As far as I can tell, the Pivot Table Problem™ only exists for
people who have actively put on blinders so that they can only see
data one way.
This leads to the following.
The context appears to be millions of rows of data. Hundreds of
columns. It appears that someone we'll call DesKtop tried to load a
spreadsheet to "pivot" the data. And the spreadsheet -- of course --
breaks because it's too much data.
DesKtop then calls the DBA.
DesKtop: "We need to load a table and use the database to create a
spread-sheet like pivot table."
DBA: "Okay. Cool. It's complex SQL, though. Check this out..." They
look at the Oracle 11g PIVOT and UNPIVOT.

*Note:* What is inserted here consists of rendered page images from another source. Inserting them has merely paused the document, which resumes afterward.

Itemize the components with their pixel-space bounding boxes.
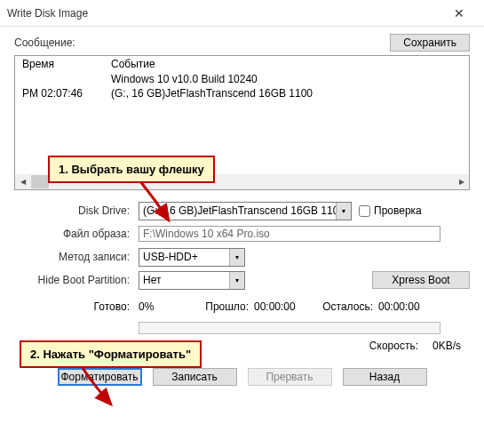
done-label: Готово: — [14, 300, 139, 313]
chevron-down-icon[interactable]: ▾ — [229, 272, 244, 289]
verify-checkbox[interactable]: Проверка — [359, 204, 422, 217]
save-button[interactable]: Сохранить — [390, 34, 470, 52]
annotation-note-1: 1. Выбрать вашу флешку — [48, 156, 215, 183]
speed-value: 0KB/s — [432, 340, 461, 352]
scroll-right-icon[interactable]: ▶ — [454, 174, 469, 189]
chevron-down-icon[interactable]: ▾ — [229, 249, 244, 266]
elapsed-label: Прошло: — [201, 300, 254, 313]
chevron-down-icon[interactable]: ▾ — [336, 203, 351, 220]
log-col-time: Время — [22, 58, 111, 70]
annotation-arrow-1 — [133, 178, 186, 231]
close-icon[interactable]: ✕ — [441, 6, 477, 20]
remain-label: Осталось: — [316, 300, 378, 313]
window-title: Write Disk Image — [7, 7, 88, 20]
log-row: Windows 10 v10.0 Build 10240 — [15, 72, 469, 86]
annotation-arrow-2 — [75, 364, 129, 413]
write-button[interactable]: Записать — [153, 368, 237, 386]
xpress-boot-button[interactable]: Xpress Boot — [372, 271, 470, 289]
write-method-label: Метод записи: — [14, 251, 139, 263]
progress-bar — [139, 322, 440, 334]
annotation-note-2: 2. Нажать "Форматировать" — [20, 340, 202, 368]
abort-button: Прервать — [248, 368, 332, 386]
back-button[interactable]: Назад — [343, 368, 427, 386]
message-label: Сообщение: — [14, 36, 75, 49]
speed-label: Скорость: — [369, 340, 432, 352]
disk-drive-label: Disk Drive: — [14, 204, 139, 217]
log-col-event: Событие — [111, 58, 462, 70]
elapsed-value: 00:00:00 — [254, 300, 316, 313]
write-method-select[interactable]: USB-HDD+ ▾ — [139, 248, 245, 267]
scroll-left-icon[interactable]: ◀ — [15, 174, 30, 189]
remain-value: 00:00:00 — [378, 300, 440, 313]
hide-boot-select[interactable]: Нет ▾ — [139, 271, 245, 290]
hide-boot-label: Hide Boot Partition: — [14, 274, 139, 286]
log-row: PM 02:07:46 (G:, 16 GB)JetFlashTranscend… — [15, 86, 469, 100]
image-file-label: Файл образа: — [14, 228, 139, 240]
verify-checkbox-input[interactable] — [359, 205, 370, 217]
done-value: 0% — [139, 300, 201, 313]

DesKtop: "Oh my. That's really complex. Okay, I guess that's the only
choice, right?"
DBA: "Right, it is our only possible choice."
Wrong.
[I heard about this from DBA who sent me a "humble brag" about
something that can only be done with hyper-complex SQL query. DBA had
found a Python tutorial on Pandas that mentioned pivoting. The humble
brag point was this: the Python stuff was just as hyper-complex as the
SQL. Apparently, DBA conflated the entire tutorial with the one line
of code that was the pivot example.]
If you restructure the data into (row key, column key, cell value)
triples, you don't have a Pivot Table Problem™ any more. You have
a SELECT reduction() GROUP BY row vs. SELECT reduction GROUP BY
column kind of query. There's no "pivot". Maybe it's a conceptual
pivot but there's no hyper-complex SQL.
It requires a non-trivial loader to transform data that's in row order
and explode it into triples. This isn't the kind of thing a program
like Oracle's SQL*Loader or other bulk loader does particularly well.

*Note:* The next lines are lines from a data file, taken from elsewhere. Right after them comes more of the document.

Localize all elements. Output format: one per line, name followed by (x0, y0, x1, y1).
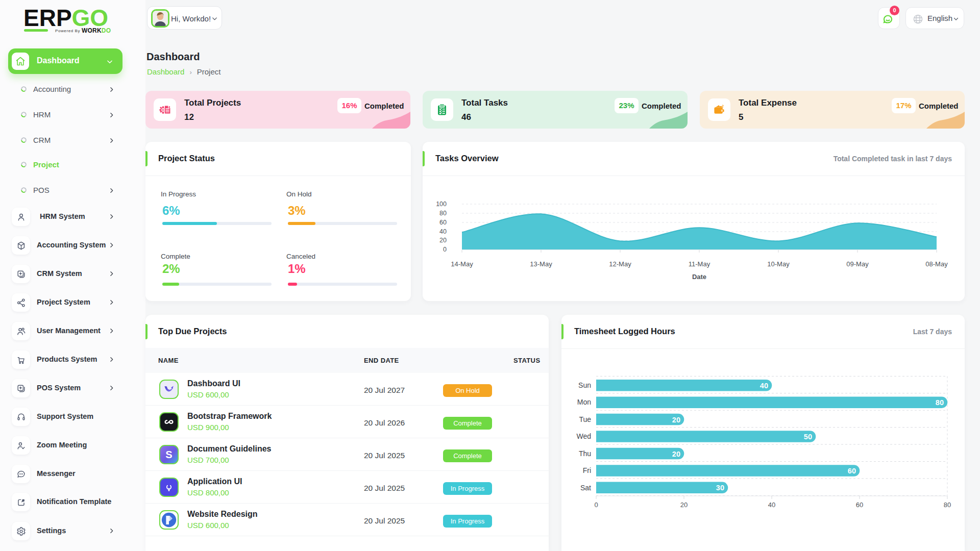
svg-text:60: 60 (848, 467, 856, 475)
svg-text:0: 0 (594, 501, 598, 509)
svg-text:14-May: 14-May (451, 260, 473, 268)
svg-text:Sat: Sat (580, 484, 591, 492)
svg-text:80: 80 (944, 501, 951, 509)
svg-text:Date: Date (692, 273, 706, 281)
svg-text:40: 40 (439, 228, 447, 235)
svg-text:Mon: Mon (577, 398, 591, 406)
svg-text:100: 100 (436, 201, 447, 208)
svg-text:09-May: 09-May (846, 260, 869, 268)
svg-text:30: 30 (716, 484, 724, 492)
svg-text:11-May: 11-May (689, 260, 710, 268)
svg-text:12-May: 12-May (609, 260, 631, 268)
svg-text:20: 20 (680, 501, 688, 509)
svg-text:10-May: 10-May (767, 260, 790, 268)
svg-text:60: 60 (856, 501, 863, 509)
svg-text:0: 0 (443, 246, 447, 253)
svg-text:40: 40 (760, 382, 768, 390)
svg-text:60: 60 (439, 219, 447, 226)
svg-text:80: 80 (936, 398, 944, 407)
svg-text:Thu: Thu (579, 449, 591, 458)
svg-text:08-May: 08-May (925, 260, 948, 268)
svg-text:50: 50 (804, 433, 812, 441)
svg-text:20: 20 (672, 416, 680, 424)
svg-text:Fri: Fri (583, 466, 591, 474)
svg-text:20: 20 (439, 237, 447, 244)
svg-text:Wed: Wed (576, 432, 591, 440)
svg-text:80: 80 (439, 210, 447, 217)
svg-text:Sun: Sun (578, 381, 591, 389)
svg-text:Tue: Tue (579, 415, 591, 423)
svg-text:20: 20 (672, 450, 680, 458)
svg-text:40: 40 (768, 501, 775, 509)
svg-text:13-May: 13-May (530, 260, 552, 268)
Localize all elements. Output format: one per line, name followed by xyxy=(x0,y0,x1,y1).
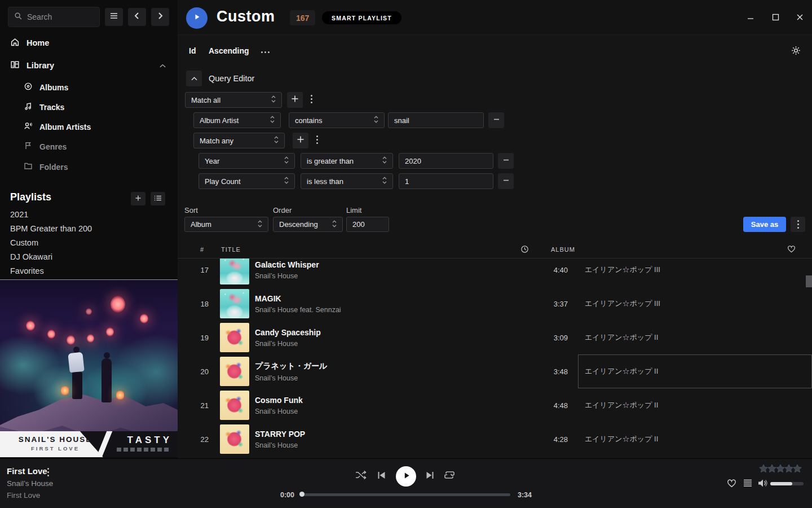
window-maximize-button[interactable] xyxy=(770,12,781,24)
smart-playlist-badge: SMART PLAYLIST xyxy=(322,11,401,24)
save-options-button[interactable] xyxy=(791,217,805,232)
sidebar-item-label: Home xyxy=(27,38,49,47)
sidebar-item-albums[interactable]: Albums xyxy=(24,82,68,93)
sort-select[interactable]: Album xyxy=(184,217,268,232)
column-title[interactable]: TITLE xyxy=(221,246,241,253)
volume-icon[interactable] xyxy=(758,479,768,488)
seek-knob[interactable] xyxy=(299,492,304,497)
track-row[interactable]: 18 MAGIKSnail’s House feat. Sennzai 3:37… xyxy=(178,287,812,321)
column-album[interactable]: ALBUM xyxy=(551,246,575,253)
add-rule-button[interactable] xyxy=(293,133,308,148)
search-input[interactable] xyxy=(27,12,89,21)
remove-rule-button[interactable] xyxy=(488,112,504,128)
track-number: 20 xyxy=(178,367,220,376)
shuffle-icon[interactable] xyxy=(355,470,367,480)
track-album[interactable]: エイリアン☆ポップ III xyxy=(578,259,812,287)
rule-field-select[interactable]: Album Artist xyxy=(193,112,281,128)
sidebar-item-library[interactable]: Library xyxy=(10,60,54,71)
playlist-item[interactable]: Favorites xyxy=(10,266,44,275)
cover-figure-man xyxy=(69,347,83,399)
playlist-list-button[interactable] xyxy=(151,192,165,205)
lantern xyxy=(67,335,75,345)
track-album[interactable]: エイリアン☆ポップ II xyxy=(578,321,812,354)
previous-track-icon[interactable] xyxy=(377,471,386,479)
lantern xyxy=(111,296,125,313)
play-playlist-button[interactable] xyxy=(186,7,208,29)
total-time: 3:34 xyxy=(518,491,532,499)
rule-operator-select[interactable]: contains xyxy=(289,112,385,128)
library-collapse-icon[interactable] xyxy=(159,61,166,71)
duration-clock-icon[interactable] xyxy=(520,245,529,255)
sort-direction-button[interactable]: Ascending xyxy=(209,46,249,55)
track-row[interactable]: 20 プラネット・ガールSnail’s House 3:48 エイリアン☆ポップ… xyxy=(178,354,812,388)
match-any-select[interactable]: Match any xyxy=(193,133,285,148)
more-options-icon[interactable] xyxy=(261,51,270,53)
track-row[interactable]: 22 STARRY POPSnail’s House 4:28 エイリアン☆ポッ… xyxy=(178,422,812,456)
rule-field-select[interactable]: Play Count xyxy=(198,173,295,189)
now-playing-options-icon[interactable] xyxy=(47,468,49,476)
add-rule-button[interactable] xyxy=(287,92,303,108)
sidebar-item-home[interactable]: Home xyxy=(10,37,49,49)
rule-field-select[interactable]: Year xyxy=(198,153,295,169)
next-track-icon[interactable] xyxy=(426,471,434,479)
volume-slider[interactable] xyxy=(770,482,804,485)
sidebar-item-genres[interactable]: Genres xyxy=(24,141,67,152)
group-options-icon[interactable] xyxy=(316,135,318,144)
track-row[interactable]: 17 Galactic WhisperSnail’s House 4:40 エイ… xyxy=(178,259,812,287)
app-window: Home Library Albums Tracks Album Artists… xyxy=(0,0,812,508)
playlist-item[interactable]: DJ Okawari xyxy=(10,252,52,261)
track-artist: Snail’s House xyxy=(255,374,544,382)
queue-icon[interactable] xyxy=(743,479,752,487)
album-art-thumbnail xyxy=(220,391,249,420)
group-options-icon[interactable] xyxy=(311,95,312,103)
playlist-item[interactable]: BPM Greater than 200 xyxy=(10,224,92,233)
sort-field-button[interactable]: Id xyxy=(189,46,196,55)
rating-stars[interactable] xyxy=(759,464,802,473)
sidebar-item-album-artists[interactable]: Album Artists xyxy=(24,121,91,132)
column-number[interactable]: # xyxy=(200,246,204,253)
repeat-icon[interactable] xyxy=(444,470,455,480)
window-minimize-button[interactable] xyxy=(745,12,756,24)
limit-input[interactable] xyxy=(346,217,389,232)
settings-gear-icon[interactable] xyxy=(791,46,801,58)
favorite-heart-icon[interactable] xyxy=(727,479,736,488)
track-duration: 3:37 xyxy=(544,300,578,308)
sidebar-item-folders[interactable]: Folders xyxy=(24,161,68,172)
artist-icon xyxy=(24,121,33,132)
minus-icon xyxy=(493,115,500,125)
scrollbar-thumb[interactable] xyxy=(806,275,812,287)
album-art-thumbnail xyxy=(220,289,249,318)
plus-icon xyxy=(291,95,299,105)
window-close-button[interactable] xyxy=(794,12,805,24)
query-editor-collapse-button[interactable] xyxy=(186,71,202,86)
rule-value-input[interactable] xyxy=(399,173,493,189)
sidebar-item-tracks[interactable]: Tracks xyxy=(24,102,64,112)
rule-operator-select[interactable]: is less than xyxy=(301,173,393,189)
playlist-item[interactable]: Custom xyxy=(10,238,38,247)
menu-button[interactable] xyxy=(105,8,123,26)
order-select[interactable]: Descending xyxy=(273,217,343,232)
match-all-select[interactable]: Match all xyxy=(185,92,282,108)
search-box[interactable] xyxy=(8,7,100,27)
rule-value-input[interactable] xyxy=(388,112,484,128)
kebab-icon xyxy=(797,220,799,229)
nav-back-button[interactable] xyxy=(128,8,146,26)
track-album[interactable]: エイリアン☆ポップ II xyxy=(578,422,812,456)
rule-value-input[interactable] xyxy=(399,153,493,169)
rule-operator-select[interactable]: is greater than xyxy=(301,153,393,169)
save-as-button[interactable]: Save as xyxy=(743,217,786,232)
remove-rule-button[interactable] xyxy=(498,173,514,189)
playlist-item[interactable]: 2021 xyxy=(10,210,28,219)
play-pause-button[interactable] xyxy=(396,466,416,487)
add-playlist-button[interactable] xyxy=(131,192,145,205)
nav-forward-button[interactable] xyxy=(151,8,169,26)
now-playing-cover-art[interactable]: SNAIL'S HOUSE FIRST LOVE TASTY xyxy=(0,279,178,457)
track-album[interactable]: エイリアン☆ポップ II xyxy=(578,388,812,422)
track-album-focused[interactable]: エイリアン☆ポップ II xyxy=(578,354,812,388)
track-row[interactable]: 21 Cosmo FunkSnail’s House 4:48 エイリアン☆ポッ… xyxy=(178,388,812,422)
favorite-heart-icon[interactable] xyxy=(787,245,796,254)
seek-bar[interactable] xyxy=(302,493,510,496)
remove-rule-button[interactable] xyxy=(498,153,514,169)
track-row[interactable]: 19 Candy SpaceshipSnail’s House 3:09 エイリ… xyxy=(178,321,812,354)
track-album[interactable]: エイリアン☆ポップ III xyxy=(578,287,812,321)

In Python (without using Pandas) we can expand the data into triples
like this:
for row in reader: for column in column_names: new_row = row['key'], column, row[column] insert...
The idea here is that we're using something like a csv DictReader. We
have a list of column names we'd like to pivot. In many row-oriented
data sets, there are columns we might like to ignore. For example, the
row key column itself shouldn't be exploded into a (row key, column
key, row key) triple.
This restructuring idea applies in full force to doing Python-based
reduction of the data. Forget loading a database in the first place.

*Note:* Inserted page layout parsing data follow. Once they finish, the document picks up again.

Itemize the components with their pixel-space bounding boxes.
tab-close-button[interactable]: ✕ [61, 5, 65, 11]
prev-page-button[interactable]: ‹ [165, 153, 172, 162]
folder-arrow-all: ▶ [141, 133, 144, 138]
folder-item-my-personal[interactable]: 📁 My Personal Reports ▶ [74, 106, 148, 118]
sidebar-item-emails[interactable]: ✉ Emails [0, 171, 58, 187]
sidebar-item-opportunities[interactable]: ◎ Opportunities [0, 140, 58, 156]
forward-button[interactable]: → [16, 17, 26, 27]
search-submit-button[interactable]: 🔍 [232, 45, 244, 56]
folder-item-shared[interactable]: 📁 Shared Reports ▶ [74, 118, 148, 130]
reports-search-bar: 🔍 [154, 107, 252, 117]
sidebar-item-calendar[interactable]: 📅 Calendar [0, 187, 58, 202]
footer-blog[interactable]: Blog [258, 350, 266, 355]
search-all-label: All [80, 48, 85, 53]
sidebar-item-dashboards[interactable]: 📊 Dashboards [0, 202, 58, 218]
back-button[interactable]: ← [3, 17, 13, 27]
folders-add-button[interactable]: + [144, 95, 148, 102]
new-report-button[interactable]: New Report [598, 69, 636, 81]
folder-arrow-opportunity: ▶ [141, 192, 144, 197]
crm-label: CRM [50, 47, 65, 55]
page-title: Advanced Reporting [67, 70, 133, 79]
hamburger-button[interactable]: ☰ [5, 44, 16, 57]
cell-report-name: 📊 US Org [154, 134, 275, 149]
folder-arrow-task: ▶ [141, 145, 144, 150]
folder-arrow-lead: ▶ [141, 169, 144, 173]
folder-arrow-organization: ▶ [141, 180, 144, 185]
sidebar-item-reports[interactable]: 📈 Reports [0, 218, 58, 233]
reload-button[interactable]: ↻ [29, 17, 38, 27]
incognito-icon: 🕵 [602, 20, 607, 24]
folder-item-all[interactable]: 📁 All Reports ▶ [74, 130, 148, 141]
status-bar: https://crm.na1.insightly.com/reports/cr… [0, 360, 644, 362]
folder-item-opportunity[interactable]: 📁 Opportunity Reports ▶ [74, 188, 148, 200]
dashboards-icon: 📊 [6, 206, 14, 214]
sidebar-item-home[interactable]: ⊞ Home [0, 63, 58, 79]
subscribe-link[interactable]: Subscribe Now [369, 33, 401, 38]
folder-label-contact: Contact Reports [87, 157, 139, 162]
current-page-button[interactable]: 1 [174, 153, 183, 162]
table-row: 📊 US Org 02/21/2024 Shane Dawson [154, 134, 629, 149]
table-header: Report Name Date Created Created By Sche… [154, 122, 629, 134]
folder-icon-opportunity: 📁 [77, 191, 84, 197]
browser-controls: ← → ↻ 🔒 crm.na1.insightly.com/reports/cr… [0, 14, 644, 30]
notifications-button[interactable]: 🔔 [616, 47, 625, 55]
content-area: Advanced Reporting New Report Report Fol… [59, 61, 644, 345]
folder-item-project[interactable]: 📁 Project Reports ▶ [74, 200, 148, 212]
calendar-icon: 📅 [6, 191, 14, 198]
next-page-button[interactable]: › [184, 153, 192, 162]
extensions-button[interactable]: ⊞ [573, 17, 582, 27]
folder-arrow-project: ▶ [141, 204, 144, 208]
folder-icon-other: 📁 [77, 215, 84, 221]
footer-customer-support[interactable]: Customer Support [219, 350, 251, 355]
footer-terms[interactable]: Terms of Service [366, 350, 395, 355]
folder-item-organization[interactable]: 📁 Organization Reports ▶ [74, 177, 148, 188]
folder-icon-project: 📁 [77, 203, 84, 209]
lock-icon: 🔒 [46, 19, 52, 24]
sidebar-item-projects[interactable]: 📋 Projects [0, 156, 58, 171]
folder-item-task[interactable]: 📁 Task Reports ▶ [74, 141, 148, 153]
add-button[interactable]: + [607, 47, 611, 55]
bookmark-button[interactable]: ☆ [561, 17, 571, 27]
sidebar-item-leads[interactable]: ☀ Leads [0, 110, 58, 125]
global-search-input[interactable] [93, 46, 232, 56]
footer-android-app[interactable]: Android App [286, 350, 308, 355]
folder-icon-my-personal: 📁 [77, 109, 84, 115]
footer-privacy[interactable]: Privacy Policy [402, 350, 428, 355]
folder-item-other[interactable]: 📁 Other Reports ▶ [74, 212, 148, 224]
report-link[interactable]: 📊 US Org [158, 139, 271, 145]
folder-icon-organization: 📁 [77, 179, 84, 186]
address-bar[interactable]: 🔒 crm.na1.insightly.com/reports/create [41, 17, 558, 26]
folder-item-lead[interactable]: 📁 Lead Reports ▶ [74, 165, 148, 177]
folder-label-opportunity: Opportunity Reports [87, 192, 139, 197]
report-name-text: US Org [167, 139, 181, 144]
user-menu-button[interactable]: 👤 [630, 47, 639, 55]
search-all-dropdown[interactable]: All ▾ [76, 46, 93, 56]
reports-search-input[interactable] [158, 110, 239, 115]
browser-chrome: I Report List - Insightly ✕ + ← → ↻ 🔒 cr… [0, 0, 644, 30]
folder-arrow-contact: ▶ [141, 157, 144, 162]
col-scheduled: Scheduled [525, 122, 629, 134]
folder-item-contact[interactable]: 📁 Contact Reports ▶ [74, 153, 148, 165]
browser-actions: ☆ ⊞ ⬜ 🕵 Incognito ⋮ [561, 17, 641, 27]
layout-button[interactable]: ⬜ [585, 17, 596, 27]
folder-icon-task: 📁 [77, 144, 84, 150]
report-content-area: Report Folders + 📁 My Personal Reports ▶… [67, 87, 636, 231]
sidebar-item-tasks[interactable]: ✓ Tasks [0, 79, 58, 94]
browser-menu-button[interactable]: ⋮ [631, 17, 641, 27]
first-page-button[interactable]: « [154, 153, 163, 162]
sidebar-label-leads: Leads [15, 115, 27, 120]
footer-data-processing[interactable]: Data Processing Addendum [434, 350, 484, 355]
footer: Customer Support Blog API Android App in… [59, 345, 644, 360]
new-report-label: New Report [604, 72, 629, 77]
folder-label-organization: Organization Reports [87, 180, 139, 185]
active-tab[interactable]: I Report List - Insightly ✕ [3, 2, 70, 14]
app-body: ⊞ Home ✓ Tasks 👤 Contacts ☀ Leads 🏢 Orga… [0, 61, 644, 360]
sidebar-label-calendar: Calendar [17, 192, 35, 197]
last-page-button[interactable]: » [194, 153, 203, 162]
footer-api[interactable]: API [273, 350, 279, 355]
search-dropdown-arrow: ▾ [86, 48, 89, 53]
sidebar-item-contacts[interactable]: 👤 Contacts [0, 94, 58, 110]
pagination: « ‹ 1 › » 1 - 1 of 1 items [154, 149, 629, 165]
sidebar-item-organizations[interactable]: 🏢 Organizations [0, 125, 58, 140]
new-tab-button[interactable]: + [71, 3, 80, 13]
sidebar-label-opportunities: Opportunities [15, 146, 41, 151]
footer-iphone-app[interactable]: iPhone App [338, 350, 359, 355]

by_column = defaultdict(list) for row in reader: for column in column_names: by_column[column].append(row[column])
We've summarized each column's data into a list of values. This is the
"GROUP BY" part of the SQL. Now we can do reductions on the values in
each column-based list.
from statistics import mean for column in by_column: print(column, sum(by_column[column]), mean(by_column[column]))
We've done sum and mean reductions on the values in each column. We
can -- of course -- layer in mapping and filtering if that's required.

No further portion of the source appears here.